▶ **TASK TO COMPLETE**
Transcribe every entry that follows, word for word, and omit the images.

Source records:

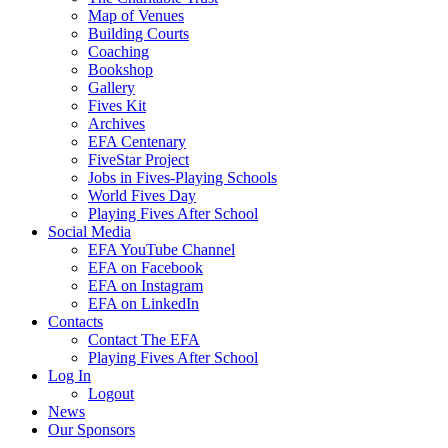
Map of Venues
Building Courts
Coaching
Bookshop
Gallery
Fives Kit
Archives
EFA Centenary
FiveStar Project
Jobs in Fives-Playing Schools
World Fives Day
Playing Fives After School
Social Media
EFA YouTube Channel
EFA on Facebook
EFA on Instagram
EFA on LinkedIn
Contacts
Contact The EFA
Playing Fives After School
Log In
Logout
News
Our Sponsors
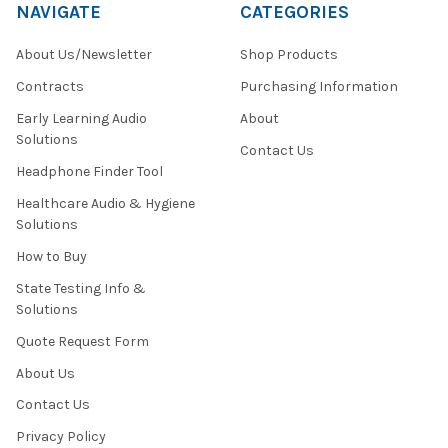
NAVIGATE
CATEGORIES
About Us/Newsletter
Shop Products
Contracts
Purchasing Information
Early Learning Audio
About
Solutions
Contact Us
Headphone Finder Tool
Healthcare Audio & Hygiene
Solutions
How to Buy
State Testing Info &
Solutions
Quote Request Form
About Us
Contact Us
Privacy Policy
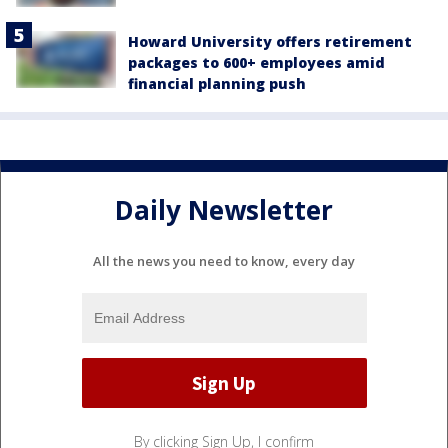
Howard University offers retirement
packages to 600+ employees amid
financial planning push
Daily Newsletter
All the news you need to know, every day
By clicking Sign Up, I confirm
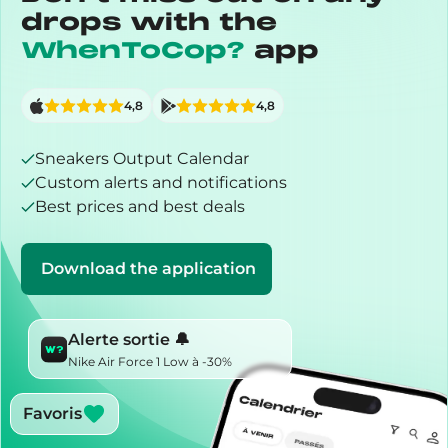
drops with the
WhenToCop?
app
4,8
4,8
Sneakers Output Calendar
Custom alerts and notifications
Best prices and best deals
Download the application
Alerte sortie 🔔
Nike Air Force 1 Low à -30%
Favoris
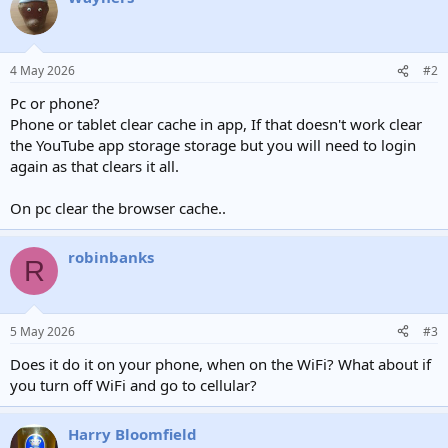
4 May 2026
#2
Pc or phone?
Phone or tablet clear cache in app, If that doesn't work clear
the YouTube app storage storage but you will need to login
again as that clears it all.
On pc clear the browser cache..
robinbanks
R
5 May 2026
#3
Does it do it on your phone, when on the WiFi? What about if
you turn off WiFi and go to cellular?
Harry Bloomfield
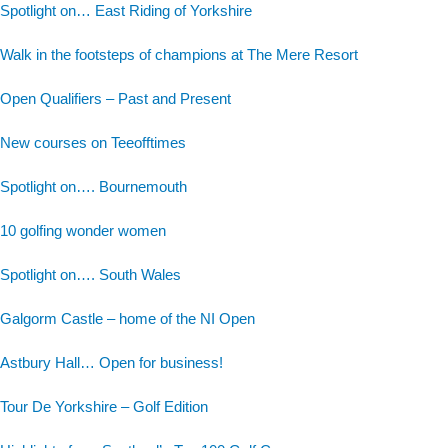
Spotlight on… East Riding of Yorkshire
Walk in the footsteps of champions at The Mere Resort
Open Qualifiers – Past and Present
New courses on Teeofftimes
Spotlight on…. Bournemouth
10 golfing wonder women
Spotlight on…. South Wales
Galgorm Castle – home of the NI Open
Astbury Hall… Open for business!
Tour De Yorkshire – Golf Edition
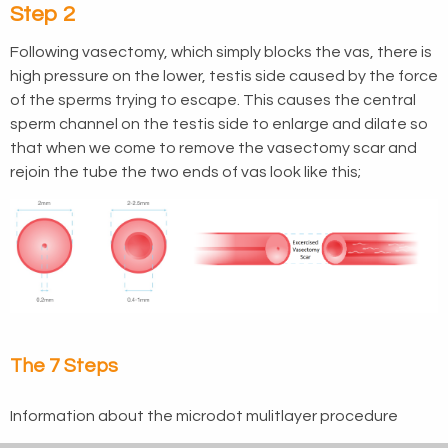
Step 2
Following vasectomy, which simply blocks the vas, there is
high pressure on the lower, testis side caused by the force
of the sperms trying to escape. This causes the central
sperm channel on the testis side to enlarge and dilate so
that when we come to remove the vasectomy scar and
rejoin the tube the two ends of vas look like this;
The 7 Steps
Information about the microdot mulitlayer procedure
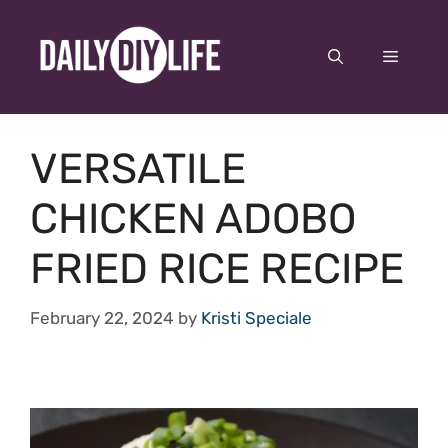
Skip
to
Menu
content
VERSATILE
CHICKEN ADOBO
FRIED RICE RECIPE
February 22, 2024
by
Kristi Speciale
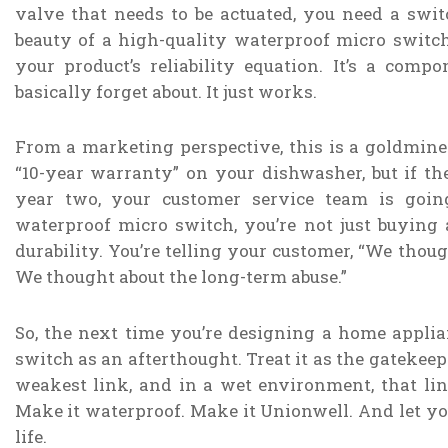
valve that needs to be actuated, you need a swit
beauty of a high-quality waterproof micro switch
your product’s reliability equation. It’s a compo
basically forget about. It just works.
From a marketing perspective, this is a goldmine
“10-year warranty” on your dishwasher, but if the
year two, your customer service team is goin
waterproof micro switch, you’re not just buying 
durability. You’re telling your customer, “We thou
We thought about the long-term abuse.”
So, the next time you’re designing a home applian
switch as an afterthought. Treat it as the gatekeepe
weakest link, and in a wet environment, that lin
Make it waterproof. Make it Unionwell. And let you
life.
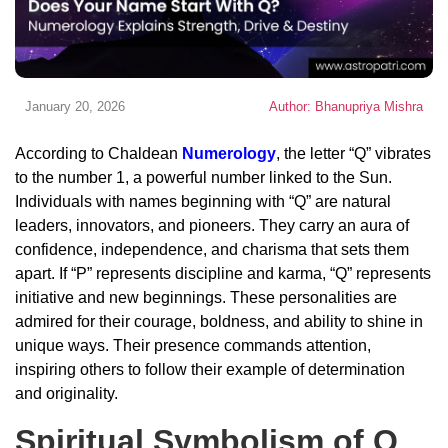
January 20, 2026
Author: Bhanupriya Mishra
According to Chaldean
Numerology
, the letter “Q” vibrates
to the number 1, a powerful number linked to the Sun.
Individuals with names beginning with “Q” are natural
leaders, innovators, and pioneers. They carry an aura of
confidence, independence, and charisma that sets them
apart. If “P” represents discipline and karma, “Q” represents
initiative and new beginnings. These personalities are
admired for their courage, boldness, and ability to shine in
unique ways. Their presence commands attention,
inspiring others to follow their example of determination
and originality.
Spiritual Symbolism of Q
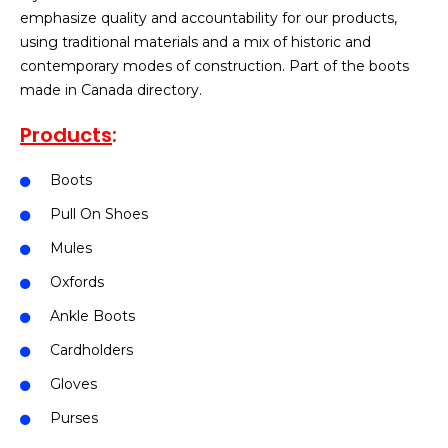
emphasize quality and accountability for our products,
using traditional materials and a mix of historic and
contemporary modes of construction. Part of the boots
made in Canada directory.
Products
:
Boots
Pull On Shoes
Mules
Oxfords
Ankle Boots
Cardholders
Gloves
Purses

▶ **RESULT FOR THIS EXERCISE**
Map of Venues
Building Courts
Coaching
Bookshop
Gallery
Fives Kit
Archives
EFA Centenary
FiveStar Project
Jobs in Fives-Playing Schools
World Fives Day
Playing Fives After School
Social Media
EFA YouTube Channel
EFA on Facebook
EFA on Instagram
EFA on LinkedIn
Contacts
Contact The EFA
Playing Fives After School
Log In
Logout
News
Our Sponsors
NAVIGATE
CATEGORIES
About Us/Newsletter
Shop Products
Contracts
Purchasing Information
Early Learning Audio
About
Solutions
Contact Us
Headphone Finder Tool
Healthcare Audio & Hygiene
Solutions
How to Buy
State Testing Info &
Solutions
Quote Request Form
About Us
Contact Us
Privacy Policy
Howard University offers retirement
packages to 600+ employees amid
financial planning push
Daily Newsletter
All the news you need to know, every day
By clicking Sign Up, I confirm
drops with the
WhenToCop?
app
4,8
4,8
Sneakers Output Calendar
Custom alerts and notifications
Best prices and best deals
Download the application
Alerte sortie 🔔
Nike Air Force 1 Low à -30%
Favoris
4 May 2026
#2
Pc or phone?
Phone or tablet clear cache in app, If that doesn't work clear
the YouTube app storage storage but you will need to login
again as that clears it all.
On pc clear the browser cache..
robinbanks
R
5 May 2026
#3
Does it do it on your phone, when on the WiFi? What about if
you turn off WiFi and go to cellular?
Harry Bloomfield
Spotlight on… East Riding of Yorkshire
Walk in the footsteps of champions at The Mere Resort
Open Qualifiers – Past and Present
New courses on Teeofftimes
Spotlight on…. Bournemouth
10 golfing wonder women
Spotlight on…. South Wales
Galgorm Castle – home of the NI Open
Astbury Hall… Open for business!
Tour De Yorkshire – Golf Edition
Step 2
Following vasectomy, which simply blocks the vas, there is
high pressure on the lower, testis side caused by the force
of the sperms trying to escape. This causes the central
sperm channel on the testis side to enlarge and dilate so
that when we come to remove the vasectomy scar and
rejoin the tube the two ends of vas look like this;
The 7 Steps
Information about the microdot mulitlayer procedure
Skip
to
Menu
content
VERSATILE
CHICKEN ADOBO
FRIED RICE RECIPE
February 22, 2024
by
Kristi Speciale
valve that needs to be actuated, you need a swit
beauty of a high-quality waterproof micro switch
your product’s reliability equation. It’s a compo
basically forget about. It just works.
From a marketing perspective, this is a goldmine
“10-year warranty” on your dishwasher, but if the
year two, your customer service team is goin
waterproof micro switch, you’re not just buying 
durability. You’re telling your customer, “We thou
We thought about the long-term abuse.”
So, the next time you’re designing a home applian
switch as an afterthought. Treat it as the gatekeepe
weakest link, and in a wet environment, that lin
Make it waterproof. Make it Unionwell. And let you
life.
January 20, 2026
Author: Bhanupriya Mishra
According to Chaldean
Numerology
, the letter “Q” vibrates
to the number 1, a powerful number linked to the Sun.
Individuals with names beginning with “Q” are natural
leaders, innovators, and pioneers. They carry an aura of
confidence, independence, and charisma that sets them
apart. If “P” represents discipline and karma, “Q” represents
initiative and new beginnings. These personalities are
admired for their courage, boldness, and ability to shine in
unique ways. Their presence commands attention,
inspiring others to follow their example of determination
and originality.
Spiritual Symbolism of Q
emphasize quality and accountability for our products,
using traditional materials and a mix of historic and
contemporary modes of construction. Part of the boots
made in Canada directory.
Products
:
Boots
Pull On Shoes
Mules
Oxfords
Ankle Boots
Cardholders
Gloves
Purses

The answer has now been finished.